City Nord is the only building project of its size in Germany where urban development plans for Greenfield sites have been realised.

At the end of the Second World War, Hamburg’s city planners faced a new set of challenges. The iron curtain drew its border 40 kilometres east of Hamburg, cutting off the main transport routes to middle and Eastern Europe. Alongside the appraisal of new traffic concepts, the search was on for new starting points in economic developments. The service industry in Hamburg was already showing the greatest growth. The aim was to establish Hamburg as a national service centre, and there was a burgeoning demand for new office space.

The inner city area was already bursting at the seams and had become too small for large corporations and administrations. The city of Hamburg could not take any further pressure. Because companies required large areas of land for their offices, obviously not suited to the inner city, and the neighbouring residential areas of Harvestehude/Rotherbaum, Uhlenhorst and Palmaille should not be turned into business parks, Hamburg city planners searched for other possibilities.

The decisive idea was made in 1958 after a visit to New York by the then chief of Hamburg’s building department, Werner Hebebrand: The idea of a second business city.

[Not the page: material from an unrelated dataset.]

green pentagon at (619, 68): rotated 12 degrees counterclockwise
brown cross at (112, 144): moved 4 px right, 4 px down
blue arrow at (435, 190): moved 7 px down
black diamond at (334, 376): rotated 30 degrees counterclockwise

Similar to Central Park in Lower Manhattan, businesses and their administration were to be located in a “business park”.

The land utilization plan of 1960 provided several central locations for service and supply facilities. Included in this was an area north of the Winterhude City Park that belonged to the city and was pledged as a test area.

The optimal location for the site of the future City Nord was an important criterion at the time, and remains today one of the advantages making the office park attractive to businesses:  proximity to the city centre and Hamburg airport, Fuhlsbüttel, first rate public transport connections, and closeness to the Hamburg City Park.

With an area of 42.5 acres, the grounds offered space for 30 to 40 administration buildings and were thus perfectly suited to the building of an office park, relieving the inner city of 200,000 employees and calming the traffic situation. The inner city kept its unique Alster and Elbe environments. There would be no high-rise buildings to spoil the skyline. The threat of businesses moving out of Hamburg was countered.